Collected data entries
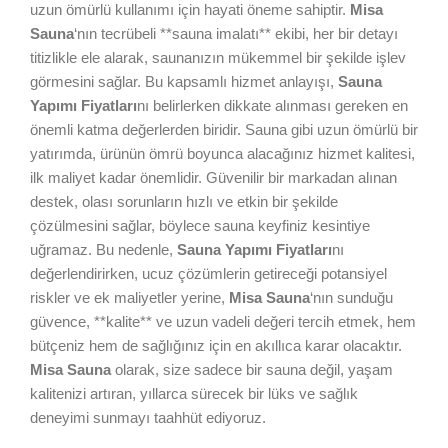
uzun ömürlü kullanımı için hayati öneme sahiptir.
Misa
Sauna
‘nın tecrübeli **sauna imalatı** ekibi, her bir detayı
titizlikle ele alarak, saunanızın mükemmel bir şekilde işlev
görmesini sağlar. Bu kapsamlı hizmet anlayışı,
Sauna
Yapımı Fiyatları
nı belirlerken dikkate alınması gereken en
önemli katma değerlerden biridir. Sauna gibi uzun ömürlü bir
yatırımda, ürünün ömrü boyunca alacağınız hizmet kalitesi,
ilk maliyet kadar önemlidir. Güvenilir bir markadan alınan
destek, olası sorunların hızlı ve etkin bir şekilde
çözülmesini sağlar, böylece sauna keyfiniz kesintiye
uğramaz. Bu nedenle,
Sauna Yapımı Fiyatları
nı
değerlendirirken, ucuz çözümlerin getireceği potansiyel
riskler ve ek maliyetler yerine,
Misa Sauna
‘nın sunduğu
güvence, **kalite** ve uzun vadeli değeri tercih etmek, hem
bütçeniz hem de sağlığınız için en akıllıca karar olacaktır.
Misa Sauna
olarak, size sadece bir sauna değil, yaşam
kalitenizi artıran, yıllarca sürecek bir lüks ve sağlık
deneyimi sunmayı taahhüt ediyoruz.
--
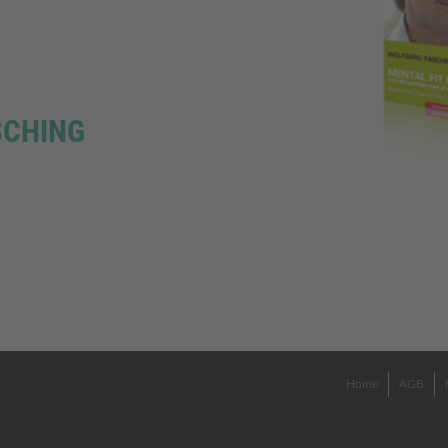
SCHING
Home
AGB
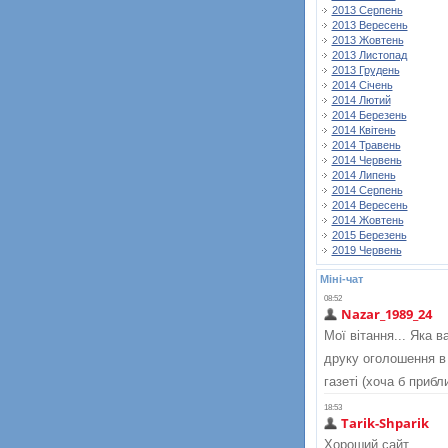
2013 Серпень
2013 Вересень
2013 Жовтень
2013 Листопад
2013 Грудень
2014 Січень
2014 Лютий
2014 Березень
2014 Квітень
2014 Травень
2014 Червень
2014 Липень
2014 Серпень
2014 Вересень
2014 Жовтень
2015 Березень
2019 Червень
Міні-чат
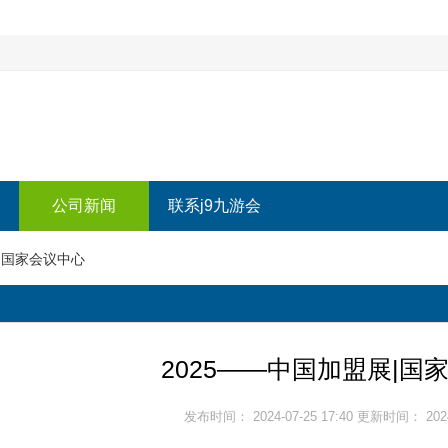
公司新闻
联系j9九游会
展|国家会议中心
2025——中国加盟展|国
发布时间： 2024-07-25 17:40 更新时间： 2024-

Work task:
The answer is the lines above between the line holding "değerlendirirken, ucuz çözümlerin" and the line holding "deneyimi sunmayı taahhüt ediyoruz.", inclusive, each written out exactly, and no others.

Response to the task:
değerlendirirken, ucuz çözümlerin getireceği potansiyel
riskler ve ek maliyetler yerine,
Misa Sauna
‘nın sunduğu
güvence, **kalite** ve uzun vadeli değeri tercih etmek, hem
bütçeniz hem de sağlığınız için en akıllıca karar olacaktır.
Misa Sauna
olarak, size sadece bir sauna değil, yaşam
kalitenizi artıran, yıllarca sürecek bir lüks ve sağlık
deneyimi sunmayı taahhüt ediyoruz.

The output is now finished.